Compete ao Conselho Fiscal:

a) Fiscalizar toda a actividade da Direcção, verificando a legalidade das decisões e a prossecução dos objectivos da Associação.

b) Examinar a escrituração e conferir a caixa e os depósitos bancários, bem como todos os outros fundos, com a regularidade que entender necessária.

c) Apreciar o Relatório de Actividades e Contas dando o seu parecer que será exarado nos finais daqueles documentos.

d) Fiscalizar a legalidade do acto eleitoral.

e) Convocar extraordinariamente a Direcção e requerer uma Assembleia Geral extraordinária quando o considerar necessário.

f) Conduzir o processo de eleição da Mesa da Assembleia Geral, no caso de demissão desta antes do fim do seu mandato.

 

Artigo 29º

Qualquer membro do Conselho Fiscal pode assistir às reuniões da Direcção, sem direito a voto.

 

Artigo 30º

As Actas do Conselho Fiscal só serão válidas quando subscritas, pelo menos, por dois dos seus membros.

 

Artigo 31º

No caso de demissão do Presidente do Conselho Fiscal, ou de dois dos seus membros, a Assembleia Geral elegerá novo Conselho Fiscal no prazo de três meses.

 

Capítulo VII

Património Social

Artigo 32º

O património social da Alumni Medicina é constituído pelos bens que integram o seu activo e pelos que venham adquirir a título oneroso ou gratuito.

 

Artigo 33º

São recursos financeiros da Alumni Medicina:

a) As jóias e quotas pagas pelos sócios.

b) Quaisquer rendas ou benefícios que os bens e as instalações sociais possam produzir.
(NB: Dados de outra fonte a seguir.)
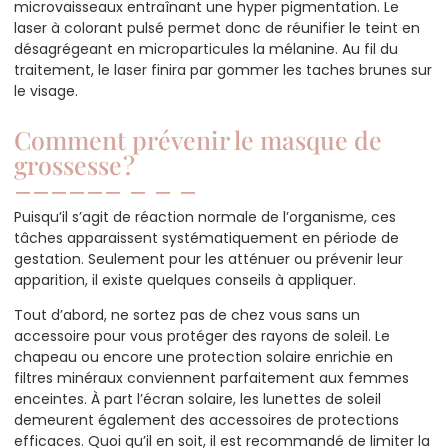
microvaisseaux entraînant une hyper pigmentation. Le
laser à colorant pulsé permet donc de réunifier le teint en
désagrégeant en microparticules la mélanine. Au fil du
traitement, le laser finira par gommer les taches brunes sur
le visage.
Comment prévenir le masque de
grossesse ?
Puisqu’il s’agit de réaction normale de l’organisme, ces
tâches apparaissent systématiquement en période de
gestation. Seulement pour les atténuer ou prévenir leur
apparition, il existe quelques conseils à appliquer.
Tout d’abord, ne sortez pas de chez vous sans un
accessoire pour vous protéger des rayons de soleil. Le
chapeau ou encore une protection solaire enrichie en
filtres minéraux conviennent parfaitement aux femmes
enceintes. À part l’écran solaire, les lunettes de soleil
demeurent également des accessoires de protections
efficaces. Quoi qu’il en soit, il est recommandé de limiter la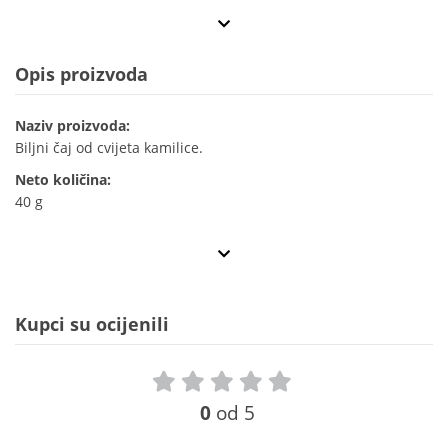
Opis proizvoda
Naziv proizvoda:
Biljni čaj od cvijeta kamilice.
Neto količina:
40 g
Kupci su ocijenili
0
od 5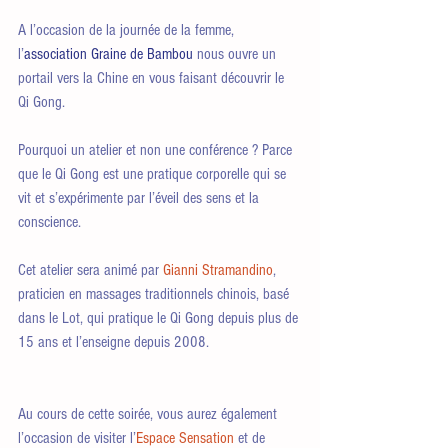
A l’occasion de la journée de la femme, 
l’
association Graine de Bambou
 nous ouvre un 
portail vers la Chine en vous faisant découvrir le 
Qi Gong.
Pourquoi un atelier et non une conférence ? Parce 
que le Qi Gong est une pratique corporelle qui se 
vit et s’expérimente par l’éveil des sens et la 
conscience.
Cet atelier sera animé par 
Gianni Stramandino
, 
praticien en massages traditionnels chinois, basé 
dans le Lot, qui pratique le Qi Gong depuis plus de 
15 ans et l’enseigne depuis 2008.
Au cours de cette soirée, vous aurez également 
l’occasion de visiter l’
Espace Sensation
 et de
c) Quaisquer outros benefícios que licitamente possam ser obtidos.

 

 

 

 

Capítulo VIII

Extinção e Liquidação

Artigo 34º

A Associação não se dissolverá enquanto houver pelo menos vinte associados que se disponham a integrar

o corpo directivo e a dar-lhe continuidade.

 

Artigo 35º

No caso de dissolução o património social disponível será doado à Escola de Medicina da Universidade do Minho.

 

Capítulo IX

Disposições diversas

Artigo 36º

O desempenho dos cargos sociais é gratuito.

 

Artigo 37º

Os sócios da Alumni Medicina não respondem pelos encargos que a Associação assumir.

 

Artigo 38º

1. Até à eleição dos corpos gerentes, a gestão corrente da Alumni Medicina será assegurada por uma Comissão Instaladora composta pelos outorgantes na escritura de constituição da Alumni Medicina e presidida pelo primeiro outorgante.

2. A Comissão Instaladora providenciará as acções preliminares tendentes a dotar a Alumni Medicina de instalações, equipamento e pessoal indispensável ao seu funcionamento.

3. Compete à Comissão Instaladora a convocação do primeiro acto eleitoral, num prazo máximo de um ano.

4. Finda a sua actuação, a Comissão Instaladora prestará contas à Assembleia Geral e à Direcção empossada.